Le vote de rejet de l'accord commercial a donc logiquement été large, à 211 voix contre 44.
Le chef de file des Républicains Bruno Retailleau a lui dénoncé "une volonté d'obstruction manifeste" du camp présidentiel pour empêcher le vote d'avoir lieu dans les quatre heures réservées à la "niche" parlementaire des sénateurs communistes, qui avaient choisi de mettre ce texte du gouvernement à l'ordre du jour.
- Incertitude -
C'est "un coup de tonnerre politique", une "victoire démocratique", a savouré le sénateur communiste Fabien Gay.
Le ministre délégué au Commerce extérieur Franck Riester a lui dénoncé "une manœuvre grossière". "C'est simplement un coup politique que les communistes, les socialistes, avec le soutien des Républicains, font en pleine campagne électorale des élections européennes au détriment de l'intérêt général", a-t-il ajouté.

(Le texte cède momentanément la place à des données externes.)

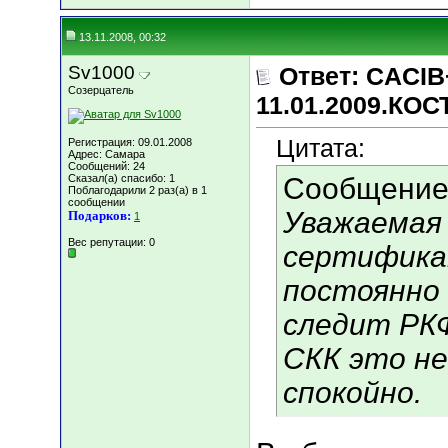
13.11.2008, 00:32
Sv1000
Ответ: CACIB
Созерцатель
11.01.2009.КО
Цитата:
Регистрация: 09.01.2008
Адрес: Самара
Сообщений: 24
Сказал(а) спасибо: 1
Сообщение
Поблагодарили 2 раз(а) в 1
сообщении
Уважаемая 
Подарков:
1
Вес репутации:
0
сертифика
постоянно 
следит РКФ
СКК это не
спокойно.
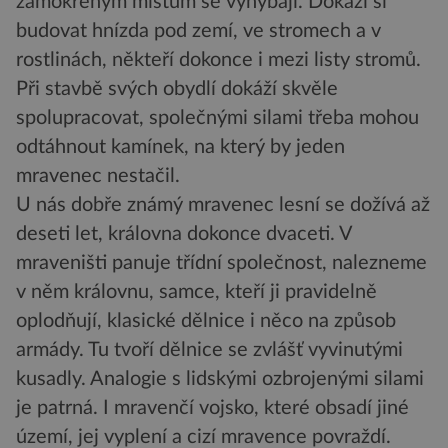
zamokřeným místům se vyhýbají. Dokáží si
budovat hnízda pod zemí, ve stromech a v
rostlinách, někteří dokonce i mezi listy stromů.
Při stavbě svých obydlí dokáží skvěle
spolupracovat, společnými silami třeba mohou
odtáhnout kamínek, na který by jeden
mravenec nestačil.
U nás dobře známý mravenec lesní se dožívá až
deseti let, královna dokonce dvaceti. V
mraveništi panuje třídní společnost, nalezneme
v něm královnu, samce, kteří ji pravidelně
oplodňují, klasické dělnice i něco na způsob
armády. Tu tvoří dělnice se zvlášť vyvinutými
kusadly. Analogie s lidskými ozbrojenými silami
je patrná. I mravenčí vojsko, které obsadí jiné
území, jej vyplení a cizí mravence povraždí.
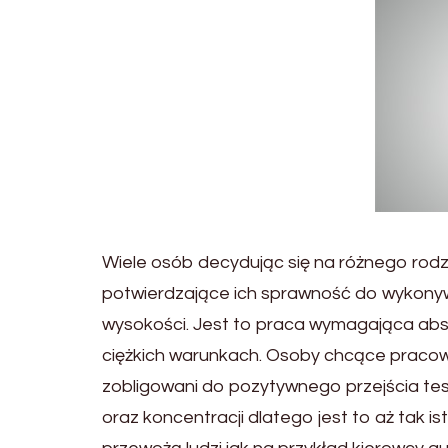
Wiele osób decydując się na różnego rodz
potwierdzające ich sprawność do wykonyw
wysokości. Jest to praca wymagająca abso
ciężkich warunkach. Osoby chcące pracow
zobligowani do pozytywnego przejścia t
oraz koncentracji dlatego jest to aż tak i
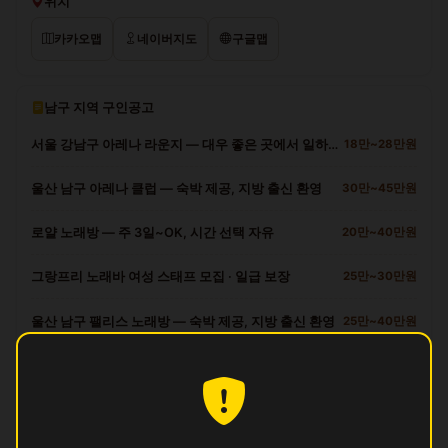
위치
카카오맵
네이버지도
구글맵
남구 지역 구인공고
서울 강남구 아레나 라운지 — 대우 좋은 곳에서 일하세요
18만~28만원
울산 남구 아레나 클럽 — 숙박 제공, 지방 출신 환영
30만~45만원
로얄 노래방 — 주 3일~OK, 시간 선택 자유
20만~40만원
그랑프리 노래바 여성 스태프 모집 · 일급 보장
25만~30만원
울산 남구 팰리스 노래방 — 숙박 제공, 지방 출신 환영
25만~40만원
남구 다른 업소
궁
영업중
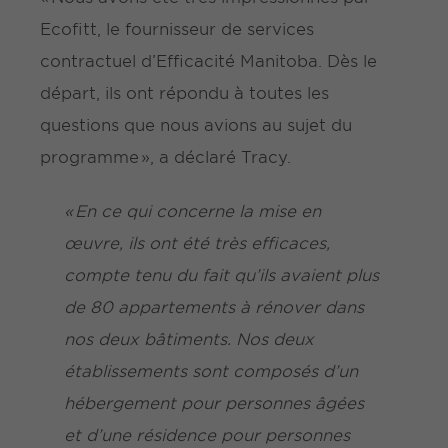
Ecofitt, le fournisseur de services
contractuel d’Efficacité Manitoba. Dès le
départ, ils ont répondu à toutes les
questions que nous avions au sujet du
programme », a déclaré Tracy.
« En ce qui concerne la mise en
œuvre, ils ont été très efficaces,
compte tenu du fait qu’ils avaient plus
de 80 appartements à rénover dans
nos deux bâtiments. Nos deux
établissements sont composés d’un
hébergement pour personnes âgées
et d’une résidence pour personnes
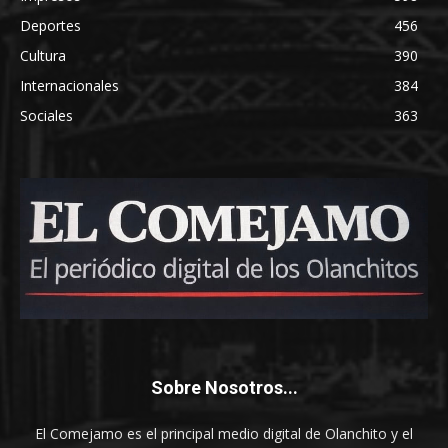
Deportes
456
Cultura
390
Internacionales
384
Sociales
363
Sobre Nosotros...
El Comejamo es el principal medio digital de Olanchito y el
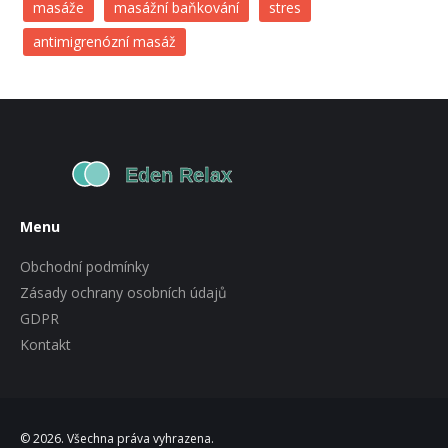
masáže
masážní baňkování
stres
antimigrenózní masáž
Menu
Obchodní podmínky
Zásady ochrany osobních údajů
GDPR
Kontakt
© 2026. Všechna práva vyhrazena.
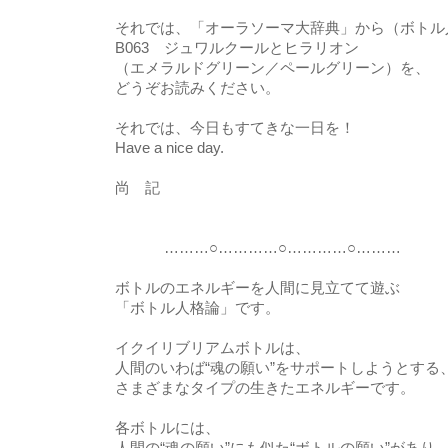
それでは、「オーラソーマ大辞典」から（ボトル
B063 ジュワルクールとヒラリオン
（エメラルドグリーン／ペールグリーン）を、
どうぞお読みください。
それでは、今日もすてきな一日を！
Have a nice day.
尚 記
………○…………○…………○………
ボトルのエネルギーを人間に見立てて遊ぶ
「ボトル人格論」です。
イクイリブリアムボトルは、
人間のいわば“魂の願い”をサポートしようとする
さまざまなタイプの生きたエネルギーです。
各ボトルには、
人間の“魂の願い”にも似た“ボトルの願い”があり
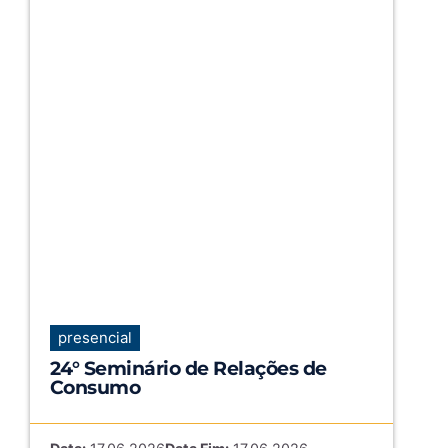
presencial
24° Seminário de Relações de
Consumo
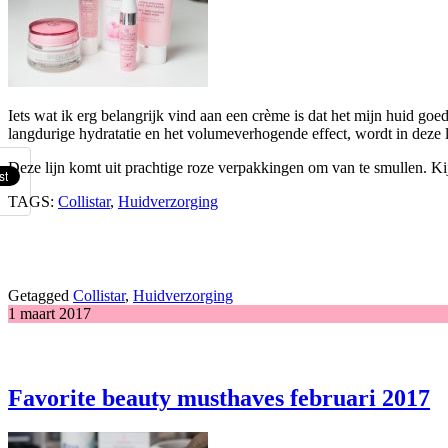
Iets wat ik erg belangrijk vind aan een crème is dat het mijn huid g
langdurige hydratatie en het volumeverhogende effect, wordt in deze 
Deze lijn komt uit prachtige roze verpakkingen om van te smullen. Ki
TAGS:
Collistar
,
Huidverzorging
Getagged
Collistar
,
Huidverzorging
1 maart 2017
Favorite beauty musthaves februari 2017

Ce rejet du Sénat ne suffit pas à lui seul à dénoncer l'accord à l'échelle européenne. Et ne met pas à un terme à la procédure de ratification du Ceta en France.

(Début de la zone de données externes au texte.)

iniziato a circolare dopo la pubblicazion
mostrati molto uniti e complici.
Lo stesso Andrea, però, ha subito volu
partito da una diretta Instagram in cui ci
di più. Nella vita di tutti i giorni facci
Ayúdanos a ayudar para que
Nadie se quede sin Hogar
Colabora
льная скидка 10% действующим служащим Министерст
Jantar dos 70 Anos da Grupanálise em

Après leurs collègues sénateurs, les députés communistes ont annoncé leur intention d'inscrire le texte dans leur temps parlementaire réservé - leur "niche" prévue le 30 mai à l'Assemblée -, à dix jours des élections européennes.
"Le vote d'aujourd'hui ne peut rester lettre morte", ont-ils estimé dans un communiqué.

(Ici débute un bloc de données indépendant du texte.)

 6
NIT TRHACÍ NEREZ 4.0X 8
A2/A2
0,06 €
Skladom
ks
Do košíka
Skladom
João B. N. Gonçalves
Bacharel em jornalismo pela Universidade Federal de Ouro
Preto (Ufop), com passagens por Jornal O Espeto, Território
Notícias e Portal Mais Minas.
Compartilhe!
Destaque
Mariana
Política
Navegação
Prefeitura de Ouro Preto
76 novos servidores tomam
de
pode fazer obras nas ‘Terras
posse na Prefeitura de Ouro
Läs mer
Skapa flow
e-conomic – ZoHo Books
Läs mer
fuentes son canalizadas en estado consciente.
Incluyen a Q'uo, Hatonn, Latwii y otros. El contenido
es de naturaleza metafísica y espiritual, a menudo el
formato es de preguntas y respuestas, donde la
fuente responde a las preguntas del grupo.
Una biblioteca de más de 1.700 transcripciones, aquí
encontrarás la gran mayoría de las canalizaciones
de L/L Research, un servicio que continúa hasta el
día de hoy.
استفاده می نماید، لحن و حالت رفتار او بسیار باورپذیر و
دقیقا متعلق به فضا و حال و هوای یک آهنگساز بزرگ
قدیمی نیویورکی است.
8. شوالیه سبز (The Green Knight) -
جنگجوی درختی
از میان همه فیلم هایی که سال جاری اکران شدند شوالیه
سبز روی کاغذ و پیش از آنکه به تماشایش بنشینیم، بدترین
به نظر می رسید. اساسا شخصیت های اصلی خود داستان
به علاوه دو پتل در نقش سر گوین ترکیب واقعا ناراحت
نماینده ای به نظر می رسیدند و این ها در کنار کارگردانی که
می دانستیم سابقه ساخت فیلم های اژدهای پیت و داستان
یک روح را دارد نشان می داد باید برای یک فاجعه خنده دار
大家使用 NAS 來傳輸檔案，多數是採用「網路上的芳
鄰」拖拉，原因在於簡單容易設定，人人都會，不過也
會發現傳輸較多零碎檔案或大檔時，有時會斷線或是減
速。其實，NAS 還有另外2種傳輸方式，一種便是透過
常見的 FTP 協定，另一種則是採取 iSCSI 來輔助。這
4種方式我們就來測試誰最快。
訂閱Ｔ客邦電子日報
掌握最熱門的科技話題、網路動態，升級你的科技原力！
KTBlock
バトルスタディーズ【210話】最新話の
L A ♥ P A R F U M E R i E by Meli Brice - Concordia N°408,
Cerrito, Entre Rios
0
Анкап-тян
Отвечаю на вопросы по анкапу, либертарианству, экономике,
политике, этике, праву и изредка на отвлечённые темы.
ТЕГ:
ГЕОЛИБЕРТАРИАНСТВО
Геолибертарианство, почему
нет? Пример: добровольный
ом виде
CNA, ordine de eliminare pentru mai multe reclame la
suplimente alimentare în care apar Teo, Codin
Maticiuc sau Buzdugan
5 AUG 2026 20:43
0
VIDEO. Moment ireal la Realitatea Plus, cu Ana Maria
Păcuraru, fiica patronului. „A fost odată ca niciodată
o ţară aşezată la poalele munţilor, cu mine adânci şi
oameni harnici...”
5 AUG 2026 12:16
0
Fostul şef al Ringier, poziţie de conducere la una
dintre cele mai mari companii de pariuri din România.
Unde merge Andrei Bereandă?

En 2019, les députés avaient approuvé de justesse la ratification du Ceta, mais le camp présidentiel a depuis perdu la majorité absolue au Palais Bourbon, ce qui laisse craindre un nouveau rejet...
Dans ce cas de figure, l'équation deviendrait alors très complexe: soit le gouvernement notifie à Bruxelles qu'il ne peut ratifier le traité et cela entraîne la fin de son application provisoire pour toute l'Europe; soit il temporise au risque de s'attirer les foudres des oppositions qui crieront au déni démocratique.
Mais rien n'assure que l'exécutif transmette le texte à l'Assemblée nationale suffisamment tôt pour que les communistes puissent l'inscrire à l'ordre du jour. "Le texte sera transmis, mais le moment venu (...) lorsqu'on sera sorti du temps politicien électoraliste", a glissé un conseiller ministériel dans la soirée.
- "Surréaliste" -
Le gouvernement s'est en tous cas démené pour tenter de défendre cet accord qui supprime l'essentiel des droits de douane entre UE et Canada, évoquant l'augmentation des exportations et les bénéfices pour les secteurs viticole ou laitier.
Mais la grogne du monde agricole, en particulier des éleveurs bovins, a semblé plus convaincante aux yeux de la droite sénatoriale.
"Nous disons stop à la concurrence déloyale que nous faisons subir aux producteurs européens en imposant des normes toujours plus draconiennes", a tonné le sénateur-agriculteur LR Laurent Duplomb.
La gauche, elle, s'est opposée d'un bloc, le groupe socialiste épinglant notamment un accord "en totale contradiction avec nos engagements environnementaux", selon son sénateur Didier Marie.
Le rejet du Sénat est "totalement surréaliste" et "va porter un mauvais coup à l'ensemble de la filière des vins et des spiritueux", a estimé de son côté la Fédération des exportateurs de vins et spiritueux.
"Nous continuerons de travailler à la ratification de l'AECG avec nos partenaires dans l'UE afin de faire progresser nos intérêts stratégiques communs", a pour sa part réagi le gouvernement canadien.